Quality5_map  = {'NaN':1, 'Sal':1,'Sev':2,'Maj2':3,'Maj1':3,'Mod':4,'Min1':5,'Min2':5,'Typ':6}

CleanedCategorical['Functional'] = CleanedCategorical['Functional'].map(Quality5_map)

Quality6_map  = {'NaN':1, 'NA':1,'Unf':2,'RFn':3,'Fin':4}

CleanedCategorical['GarageFinish'] = CleanedCategorical['GarageFinish'].map(Quality6_map)

OrdinalVariables = ['ExterQual','ExterCond','HeatingQC','KitchenQual','BsmtQual','BsmtCond',
                    'GarageQual','GarageCond','BsmtExposure','BsmtFinType1','BsmtFinType2',
                    'Functional','GarageFinish']

CleanedOrdinal = CleanedCategorical[OrdinalVariables]

#It's also the proper place where we should add our ordered interaction - luxurious interaction
CleanedOrdinal = pd.merge(CleanedOrdinal,
                 LuxuriousCategorical['Luxurious_Features'],
                 on='Id')
OrdinalVariables = ['ExterQual','ExterCond','HeatingQC','KitchenQual','BsmtQual','BsmtCond',
                    'GarageQual','GarageCond','BsmtExposure','BsmtFinType1','BsmtFinType2',
                    'Functional','GarageFinish','Luxurious_Features']

CleanedOrdinal= CleanedOrdinal[OrdinalVariables].fillna(1)

CleanedOrdinal.head()

In [None]:
print(CleanedOrdinal['BsmtQual'].loc[[18]])

Ordering is finished.

Now we will check cardinality.

In [None]:
NominalVariables = [x for x in CategoricalVariables if x not in OrdinalVariables]

AllLevelsPerVar = CleanedCategorical[NominalVariables].nunique()
AllLevels = CleanedCategorical[NominalVariables].nunique().sum()

print(AllLevelsPerVar)
print("Number of all levels coming from nominal variables: " + str(AllLevels))

We want to apply 'hot encoding' so we needed to check the number of levels in our data set. Method 'hot encoding' is used to receive so-called dummies, variables which will correspond to just one level of particular variable. For example having variable "Apartment Type", our dummy feature will be equal to 1 only if particular record has certain class. This method has a lot of advantages, for instance you do not loose information.
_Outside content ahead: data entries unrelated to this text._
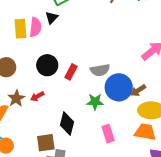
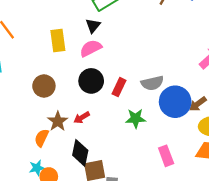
pink semicircle: (35, 27) -> (91, 48), moved, turned -120
green star: (95, 102) -> (136, 118), moved
black diamond: (67, 124) -> (80, 153), moved

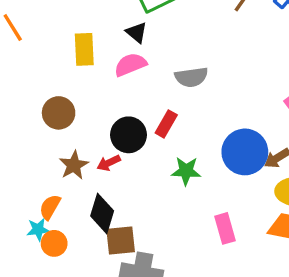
black triangle: (93, 26) -> (137, 32), turned -35
black circle: (91, 81) -> (129, 135), moved
gray semicircle: (152, 83) -> (191, 77), moved
orange semicircle: (42, 138) -> (50, 207), moved

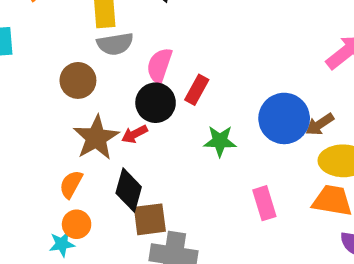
pink semicircle: (130, 65) -> (159, 66), moved, turned -48
gray semicircle: (191, 77) -> (115, 44), moved
brown star: (74, 165) -> (96, 138), size x1.4
cyan star: (38, 229) -> (62, 244), moved

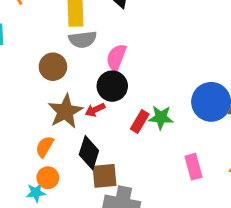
red rectangle: (197, 90) -> (140, 121), moved

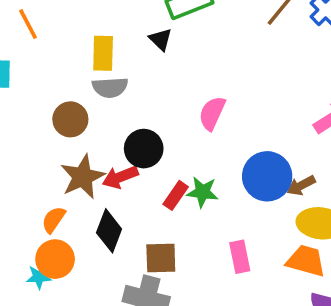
pink semicircle: (116, 57) -> (212, 113), moved
red arrow: (95, 110) -> (120, 177), size x1.4
brown square: (104, 176) -> (161, 258), moved
orange circle: (48, 178) -> (55, 259), size x1.4

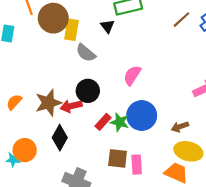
gray semicircle: (110, 87) -> (86, 53), moved, turned 35
brown circle: (70, 119) -> (53, 18), moved, size x1.4
blue circle: (267, 176) -> (142, 116), moved
orange semicircle: (54, 220) -> (14, 102), moved
brown square: (161, 258) -> (118, 158), moved

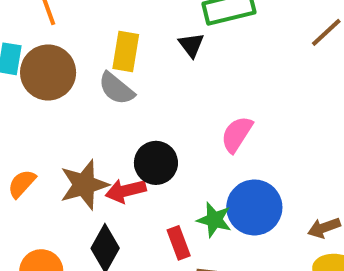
brown circle: (53, 18) -> (48, 72), moved
gray semicircle: (86, 53) -> (116, 88), moved
red rectangle: (103, 122) -> (179, 243), moved, turned -63

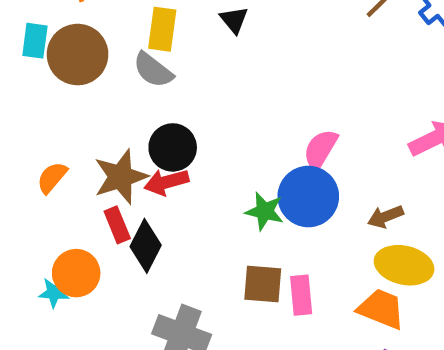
pink semicircle: (237, 134) -> (320, 149), moved
black circle: (156, 163) -> (173, 147), moved
red rectangle: (179, 243) -> (117, 225), moved

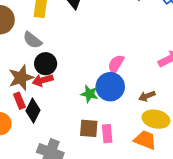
gray semicircle: (153, 70) -> (32, 40), moved

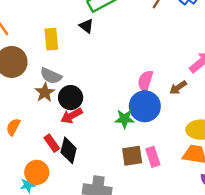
brown star: (21, 78) -> (45, 92), moved, size x0.7
brown arrow: (147, 96) -> (178, 88), moved

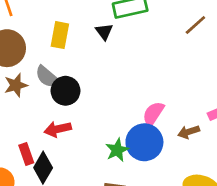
brown star: (45, 92) -> (16, 85), moved
black circle: (71, 98) -> (65, 91), moved
green star: (124, 119) -> (117, 150), turned 30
However, on other side it may lead to massive increase of your data set.

In the case of this data set it is not real danger, cause we have very little number of records and no variables which would have really a lot of levels.

In [None]:
CleanedCategoricalDummy = pd.get_dummies(CleanedCategorical[NominalVariables], columns=NominalVariables)

CleanedCategoricalDummy.head()

Correct, 180 variables present in the data set. Precisely, 180 dummy variables, in other words 180 binary features.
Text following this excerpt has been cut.